DaVinci calls for a JVM language summit

This might be too interesting a story to risk burying on a U.S. holiday, but it's a rather remarkable development. Start with the Da Vinci Machine Project, which is extending the JVM with architectural support for efficient execution of non-Java languages. The project is taking a holistic approach, looking at general concerns of language implementors, removing the "pain points" that many or all of them face, rather than focusing on just one or two "blessed" languages. We've mentioned them before but never put them in the Spotlight section.

And we thought this would be a good week to call further attention to the project, because the Da Vinci Project is hosting a JVM Language Summit on the Sun Microsystems Santa Clara campus, September 24 through 26:

The 2008 JVM Language Summit is an open technical collaboration among language designers, compiler writers, tool builders, runtime engineers, and VM architects.

We will share our experiences as creators of programming languages for the JVM, and of the JVM itself.

There will be a number of traditional talks, with plenty of time to interact with the other attendees in informal groups.

So there you go: if your goal is to make some arbitrary language a first-class citizen on the JVM -- anyone out there working on Prolog? Anyone? -- then this is your chance to meet with like-minded developers and get the JVM architecture better adaptable to your needs.


In Java Today,
a recent tutorial from the SDN introduces techniques for Creating Portlets for Web Sites With the NetBeans IDE. "In the past, creating portlets was a complex process. Now, you can quickly and easily create and test portlets using the NetBeans IDE 6.0 and the OpenPortal Portlet Container 2.0 Beta 2. Deploying the portlets onto the server is also simple. This article shows you how to create portlets and provide dynamic content through drag-and-drop widgets in the NetBeans IDE. The example portlet in this article uses the jMaki Tabbed View widget, pulls in RSS feeds, and uses static links from the New to Java Programming Center."
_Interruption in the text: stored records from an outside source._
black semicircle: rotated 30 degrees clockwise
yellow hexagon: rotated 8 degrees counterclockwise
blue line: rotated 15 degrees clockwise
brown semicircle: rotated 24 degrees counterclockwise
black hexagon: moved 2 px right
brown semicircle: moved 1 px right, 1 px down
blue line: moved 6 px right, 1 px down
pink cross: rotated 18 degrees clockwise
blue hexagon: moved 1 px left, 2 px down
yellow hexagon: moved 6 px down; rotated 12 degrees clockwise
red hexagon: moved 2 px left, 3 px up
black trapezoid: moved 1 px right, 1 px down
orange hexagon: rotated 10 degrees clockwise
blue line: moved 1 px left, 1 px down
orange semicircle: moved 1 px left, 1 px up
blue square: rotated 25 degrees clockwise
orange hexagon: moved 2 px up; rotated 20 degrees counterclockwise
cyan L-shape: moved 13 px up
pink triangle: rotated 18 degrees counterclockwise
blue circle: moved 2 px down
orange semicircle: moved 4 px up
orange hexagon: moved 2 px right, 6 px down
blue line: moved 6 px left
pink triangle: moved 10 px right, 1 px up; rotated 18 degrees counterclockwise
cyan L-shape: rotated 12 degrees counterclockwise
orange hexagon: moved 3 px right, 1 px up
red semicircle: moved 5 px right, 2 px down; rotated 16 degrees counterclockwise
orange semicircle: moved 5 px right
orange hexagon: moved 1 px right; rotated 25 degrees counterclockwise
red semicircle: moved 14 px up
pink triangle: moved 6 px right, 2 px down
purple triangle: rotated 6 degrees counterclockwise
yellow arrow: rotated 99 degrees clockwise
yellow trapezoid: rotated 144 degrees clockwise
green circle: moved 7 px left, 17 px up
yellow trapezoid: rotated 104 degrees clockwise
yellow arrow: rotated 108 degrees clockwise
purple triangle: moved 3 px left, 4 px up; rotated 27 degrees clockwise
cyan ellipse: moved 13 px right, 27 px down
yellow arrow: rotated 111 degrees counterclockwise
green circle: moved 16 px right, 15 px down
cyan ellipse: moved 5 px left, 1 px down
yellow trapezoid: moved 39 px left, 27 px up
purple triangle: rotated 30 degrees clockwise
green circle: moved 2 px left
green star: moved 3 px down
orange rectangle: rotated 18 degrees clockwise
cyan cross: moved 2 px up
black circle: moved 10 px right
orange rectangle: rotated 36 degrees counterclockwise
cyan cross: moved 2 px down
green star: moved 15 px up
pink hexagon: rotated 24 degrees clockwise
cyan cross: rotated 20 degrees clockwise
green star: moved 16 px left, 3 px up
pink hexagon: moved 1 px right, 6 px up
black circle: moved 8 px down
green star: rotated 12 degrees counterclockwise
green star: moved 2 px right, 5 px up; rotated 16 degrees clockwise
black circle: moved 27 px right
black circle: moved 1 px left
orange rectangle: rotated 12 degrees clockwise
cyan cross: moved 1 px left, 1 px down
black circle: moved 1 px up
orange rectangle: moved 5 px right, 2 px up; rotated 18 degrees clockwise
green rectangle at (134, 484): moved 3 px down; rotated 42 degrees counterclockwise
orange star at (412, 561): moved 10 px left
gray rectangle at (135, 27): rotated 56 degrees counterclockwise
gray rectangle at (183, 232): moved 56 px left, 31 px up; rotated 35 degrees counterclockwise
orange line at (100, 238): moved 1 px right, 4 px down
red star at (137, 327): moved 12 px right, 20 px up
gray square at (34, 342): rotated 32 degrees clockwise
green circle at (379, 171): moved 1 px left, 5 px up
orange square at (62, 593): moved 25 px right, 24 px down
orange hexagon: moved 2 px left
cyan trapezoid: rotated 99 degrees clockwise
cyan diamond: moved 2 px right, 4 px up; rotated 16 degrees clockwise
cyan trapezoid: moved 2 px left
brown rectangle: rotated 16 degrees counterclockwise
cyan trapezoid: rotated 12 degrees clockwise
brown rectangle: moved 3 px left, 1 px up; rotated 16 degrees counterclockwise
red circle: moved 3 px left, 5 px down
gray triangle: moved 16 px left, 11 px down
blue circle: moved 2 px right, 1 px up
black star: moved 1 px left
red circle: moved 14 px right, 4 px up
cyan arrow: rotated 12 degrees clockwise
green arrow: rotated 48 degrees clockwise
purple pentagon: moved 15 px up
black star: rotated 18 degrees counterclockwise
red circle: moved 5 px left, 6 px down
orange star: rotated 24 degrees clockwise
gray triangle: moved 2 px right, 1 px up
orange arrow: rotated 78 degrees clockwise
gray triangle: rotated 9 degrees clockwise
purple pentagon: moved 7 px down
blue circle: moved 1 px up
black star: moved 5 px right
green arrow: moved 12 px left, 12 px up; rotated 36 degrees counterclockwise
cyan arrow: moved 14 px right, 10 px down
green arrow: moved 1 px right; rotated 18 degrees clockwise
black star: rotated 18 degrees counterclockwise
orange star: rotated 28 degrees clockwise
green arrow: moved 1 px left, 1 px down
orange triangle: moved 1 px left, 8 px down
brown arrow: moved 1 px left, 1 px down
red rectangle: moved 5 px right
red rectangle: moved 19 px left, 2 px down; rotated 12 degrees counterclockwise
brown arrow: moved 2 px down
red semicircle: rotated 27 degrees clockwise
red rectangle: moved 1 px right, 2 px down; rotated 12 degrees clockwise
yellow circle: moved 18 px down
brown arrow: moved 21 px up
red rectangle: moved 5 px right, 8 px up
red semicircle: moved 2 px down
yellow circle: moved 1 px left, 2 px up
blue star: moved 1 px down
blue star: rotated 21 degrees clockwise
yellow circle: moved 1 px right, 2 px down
Performance-minded developers should be glad to hear that Keith McGuigan is Announcing statically-defined DTrace probes in Java. "It's taken a while (too long, perhaps), but the latest JDK7 snapshot build (b27) now has the capability of allowing you to define tracepoints in your Java application and then trace those tracepoints using DTrace. It's come a long way since our initial prototypes, and features a flexible, easy-to-use interface and somewhere around 95% reduction in disabled probe overhead. I hope the wait has been worth it."

A new edition, issue 169, of the JavaTools Community Newsletter is out, with tool-related news from around the net, a congratulation to Hudson for winning a Duke's Choice, new projects and graduations in the community, a Tool Tip about creating a task list with Netbeans, and more.